IN RE: 220 CPS “SAVE OUR HOMES” ASSOCIATION, et al., Petitioners-Respondents, v. The NEW YORK STATE DIVISION OF HOUSING AND COMMUNITY RENEWAL, et al., Respondents-Appellants.

Decided: March 31, 2009

TOM, J.P., ANDRIAS, NARDELLI, BUCKLEY, DeGRASSE, JJ. Gary R. Connor, New York (Sandra A. Joseph of counsel), for New York State Division of Housing and Community Renewal appellant. Rosenberg & Estis, P.C., New York (Luise A. Barrack of counsel), for Madave Properties SPE, LLC appellant. Jack L. Lester, New York, for respondents.

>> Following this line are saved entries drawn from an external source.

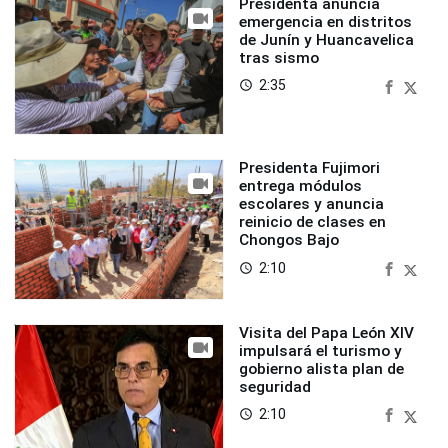
Presidenta anuncia
emergencia en distritos
de Junín y Huancavelica
tras sismo
2:35
access_time
Presidenta Fujimori
entrega módulos
escolares y anuncia
reinicio de clases en
Chongos Bajo
2:10
access_time
Visita del Papa León XIV
impulsará el turismo y
gobierno alista plan de
seguridad
2:10
access_time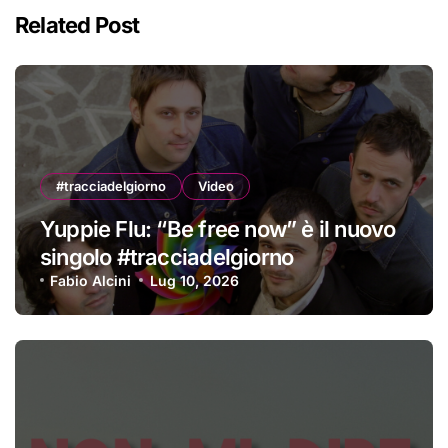
Related Post
#tracciadelgiorno
Video
Yuppie Flu: “Be free now” è il nuovo
singolo #tracciadelgiorno
Fabio Alcini
Lug 10, 2026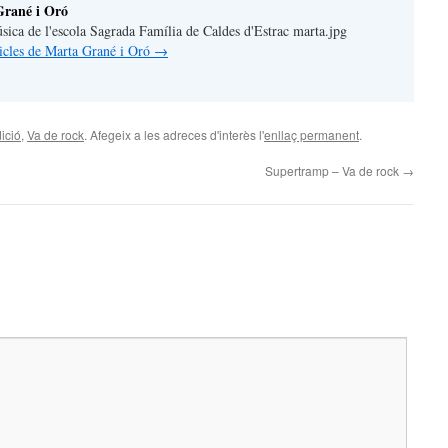
rané i Oró
úsica de l'escola Sagrada Família de Caldes d'Estrac marta.jpg
rticles de Marta Grané i Oró
→
ició
,
Va de rock
. Afegeix a les adreces d'interès l'
enllaç permanent
.
Supertramp – Va de rock
→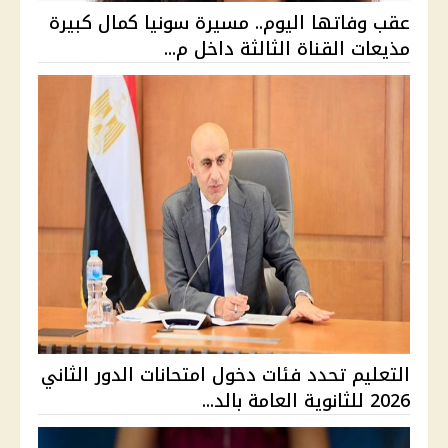
عقب وفاتها اليوم.. مسيرة سونيا كمال كبيرة
مذيعات القناة الثالثة داخل م...
التعليم تحدد فئات دخول امتحانات الدور الثاني
2026 للثانوية العامة بالد...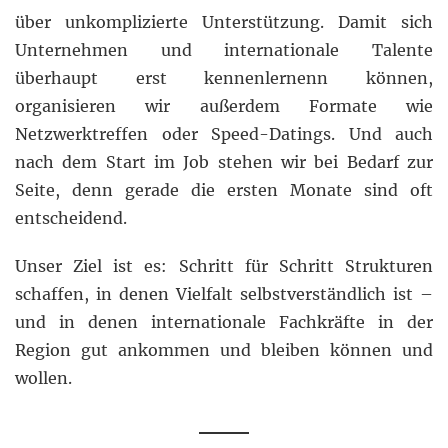
über unkomplizierte Unterstützung. Damit sich
Unternehmen und internationale Talente
überhaupt erst kennenlernenn können,
organisieren wir außerdem Formate wie
Netzwerktreffen oder Speed-Datings. Und auch
nach dem Start im Job stehen wir bei Bedarf zur
Seite, denn gerade die ersten Monate sind oft
entscheidend.
Unser Ziel ist es: Schritt für Schritt Strukturen
schaffen, in denen Vielfalt selbstverständlich ist –
und in denen internationale Fachkräfte in der
Region gut ankommen und bleiben können und
wollen.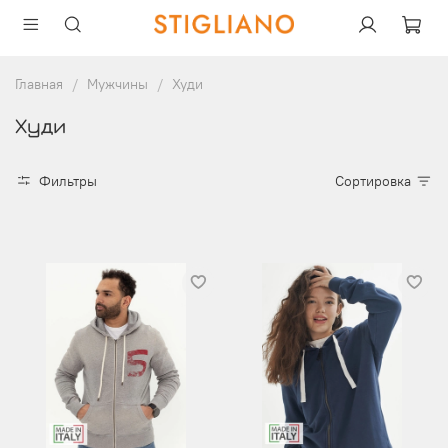
Главная
Мужчины
Худи
Худи
Фильтры
Сортировка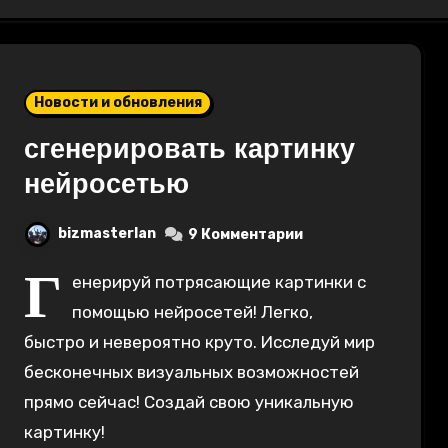
Новости и обновления
сгенерировать картинку
нейросетью
bizmasterlan
9 Комментарии
Г
енерируй потрясающие картинки с
помощью нейросетей! Легко,
быстро и невероятно круто. Исследуй мир
бесконечных визуальных возможностей
прямо сейчас! Создай свою уникальную
картинку!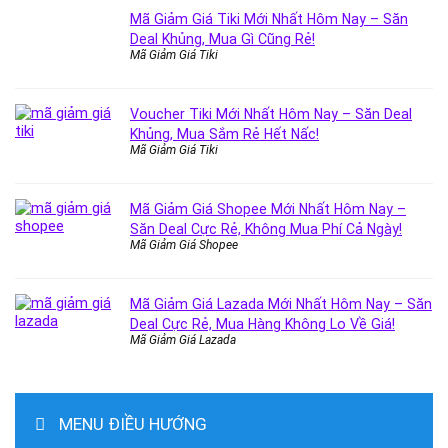
Mã Giảm Giá Tiki Mới Nhất Hôm Nay – Săn
Deal Khủng, Mua Gì Cũng Rẻ!
Mã Giảm Giá Tiki
Voucher Tiki Mới Nhất Hôm Nay – Săn Deal
Khủng, Mua Sắm Rẻ Hết Nấc!
Mã Giảm Giá Tiki
Mã Giảm Giá Shopee Mới Nhất Hôm Nay –
Săn Deal Cực Rẻ, Không Mua Phí Cả Ngày!
Mã Giảm Giá Shopee
Mã Giảm Giá Lazada Mới Nhất Hôm Nay – Săn
Deal Cực Rẻ, Mua Hàng Không Lo Về Giá!
Mã Giảm Giá Lazada
MENU ĐIỀU HƯỚNG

Order, Supreme Court, New York County (Paul G. Feinman, J.), entered June 9, 2008, which denied respondents' motions to dismiss the petition, unanimously reversed, on the law, without costs, the motions granted, the petition denied and the proceeding brought pursuant to CPLR article 78 dismissed.

Petitioners are rent stabilized tenants in a building owned by respondent Madave Properties SPE, LLC. They seek, inter alia, to compel respondent New York State Division of Housing and Community Renewal (DHCR) to conduct an environmental impact study (EIS) pursuant to the State Environmental Quality Review Act (SEQRA) (ECL art. 8) in conjunction with its consideration of Madave's application, pursuant to Rent Stabilization Code (RSC) (9 NYCRR) § 2524.5(a)(2), for authorization to refuse to offer renewal leases prior to demolishing the building.   The petition fails to state a cause of action.

DHCR's discretion in determining whether to authorize a refusal to offer lease renewals pursuant to RSC § 2524.5(a)(2) is circumscribed by the criteria whether an applicant has established a financial ability to demolish the building, whether plans for the undertaking have been approved by the appropriate city agency, and whether the applicant has complied with the statutory provisions for the relocation of rent stabilized tenants, the reimbursement of moving expenses, and the payment of stipends (see RSC § 2524.5(a)(2)(ii)(a)-(f)).  In deciding an RSC § 2524.5(a)(2) application, DHCR is not authorized to consider the environmental concerns detailed in an EIS (see Incorporated Vil. of Atl. Beach v. Gavalas, 81 N.Y.2d 322, 599 N.Y.S.2d 218, 615 N.E.2d 608 [1993] ).   Thus, for SEQRA purposes, DHCR's determination of an RSC § 2524.5(a)(2) application is not an “action” on which the preparation of an EIS is required, but is merely “ministerial” (see ECL § 8-0105[5][ii];  § 8-0109[2];  Gavalas at 326, 599 N.Y.S.2d 218, 615 N.E.2d 608;  Matter of Citineighbors Coalition of Historic Carnegie Hill v. New York City Landmarks Preserv. Commn., 306 A.D.2d 113, 762 N.Y.S.2d 59 [2003], appeal dismissed 2 N.Y.3d 727, 778 N.Y.S.2d 740, 811 N.E.2d 2 [2004] ).